Bond and Felix Leiter are heading to Felix’s wedding when they are interrupted to help capture drug lord Franz Sanchez. They make it back to Felix’s wedding just in time, but Sanchez escapes by bribing a DEA agent and returns to torture Leiter by half-feeding him to a shark and arranges to have his wife raped and killed. Bond swears revenge and when M tries to assign him elsewhere, he resignes from MI6 and goes rogue. Bond enlists the help of Pam Bouvier, an ex-CIA pilot who worked with Leiter and is next on Sanchez’s list. A very worried Moneypenny secretly gets Q to fly to the Republic of Isthmus (a stand-in for Panama) to help Bond. Ultimately, Bond wins Sanchez’s trust and infiltrates his organization, determined to ruin Sanchez’s life and business before killing him.
Though seriously flawed, this violent revenge film is much better than The Living Daylights and deserves to be remembered as an uncharacteristic, yet strong entry in the series. Dalton plays a much more brutal Bond and is excited to kill as many henchmen as possible and the even crueler prospect of manipulating Sanchez into killing those loyal to him. This humorless, nearly sexless film is very bleak and we get the sense that a psychotic Bond is moving inexorably toward the end, where he seems determined to get himself killed once his job is done. Dalton harkens back to the literary Bond, a dark, troubled character who is haunted by the fact that he psychologically resembles his enemies. The references to Bond exorcizing his own demons over the death of his wife have been hinted at throughout the series, but never fully realized until now.

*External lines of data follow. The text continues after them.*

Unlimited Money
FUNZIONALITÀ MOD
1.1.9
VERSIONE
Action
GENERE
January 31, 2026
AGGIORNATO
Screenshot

This is the first film not to use the title of a Fleming story, though it combines elements from a novel and other stories. The plot is mostly influenced by ‘80s action movies and Japanese Ronin films. Revenge is not a new theme for a Bond film and Licence to Kill essentially succeeds where For Your Eyes Only failed, but the attempts to commercialize the series with references to Lethal Weapon, Miami Vice and other ‘80s action films from the period is too cliched. With a decent score from Lethal Weapon’s Michael Kamen and solely American and Mexican locations, it seems like the producers were trying to take this as far from the Bond series as possible. Fortunately the appearance of the beloved Desmond Llewelyn as Q helps to humanize the film and brings some much needed warmth and humor.

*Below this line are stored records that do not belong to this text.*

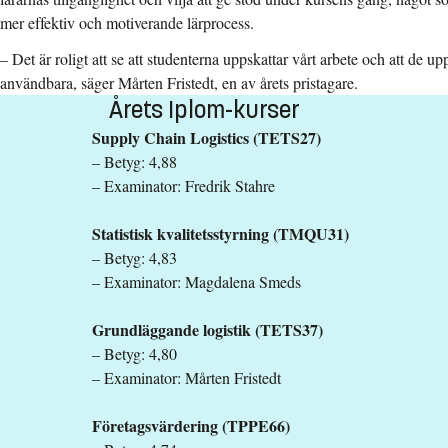
mer effektiv och motiverande lärprocess.
– Det är roligt att se att studenterna uppskattar vårt arbete och att de u
användbara
, säger Mårten Fristedt, en av årets pristagare.
Årets Iplom-kurser
Supply Chain Logistics (TETS27)
– Betyg: 4,88
– Examinator: Fredrik Stahre
Statistisk kvalitetsstyrning (TMQU31)
– Betyg: 4,83
– Examinator: Magdalena Smeds
Grundläggande logistik (TETS37)
– Betyg: 4,80
– Examinator: Mårten Fristedt
Företagsvärdering (TPPE66)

Though the film has a rapid pace, the action scenes feel like someone was checking off a list in order to make sure they met the Bond standard. The murky plot and bad dialogue are not helped by a series of weak supporting performances. Carey Lowell has some great scenes as the tough, resourceful Pam Bouvier, but she is unfortunately reduced to jealous squabbling over who Bond is and is not sleeping with. This draws attention to the larger issue of sex and monogamy that plagues the two Dalton films. He is nearly celibate in The Living Daylights, but here he is fortunately rescued by the lovely Talisa Soto, who plays Sanchez’s unfaithful girlfriend Lupe.

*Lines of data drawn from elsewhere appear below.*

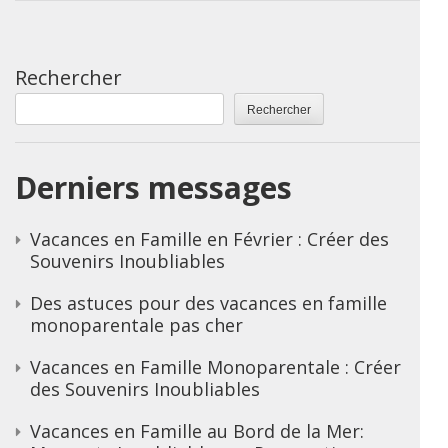
Rechercher
Rechercher
Derniers messages
Vacances en Famille en Février : Créer des
Souvenirs Inoubliables
Des astuces pour des vacances en famille
monoparentale pas cher
Vacances en Famille Monoparentale : Créer
des Souvenirs Inoubliables
Vacances en Famille au Bord de la Mer:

Drug lord Franz Sanchez, played by Robert Davi, is one of the elements that really dates this film. Davi does as good of a job as he is able with the role, but the fact remains that he is stuck playing one of many ‘80s drug lords. His henchmen are mostly given awful dialogue and terrible personalities, with the exception of the quiet, sinister Dario, played by a young Benicio del Toro. Also keep your eyes peeled for Ed Killifer (Big Ed from Twin Peaks), a double-crossing DEA agent and for Wayne Newton, a TV evangelist who works for Sanchez. Newton provides some brief, but much needed comic relief and is a welcome inclusion. There's also a nice performance from the sinister looking Cary-Hiroyuki Tagawa (Mortal Kombat) and Christopher Neame as an undercover team also attempting to bring down Sanchez.
Though Licence to Kill did not fare well critically or in the box office, it should be judged on its own merits and not alongside From Russia With Love or Goldfinger and certainly not the Roger Moore films. This comes highly recommended to fans of ‘80s action flicks or revenge films. It is available in a wide range of DVD releases, though I’m reviewing the MGM two-disc Ultimate Edition, which is also included in the Ultimate Edition box set volume two. Special features include two commentary tracks - one from director Glen and various actors, the other from producer Michael G. Wilson and various crew members - a nice documentary, Inside Licence to Kill, narrated by the wonderful Patrick Macnee and a slew of other featurettes. License is also availabe on Bu-ray.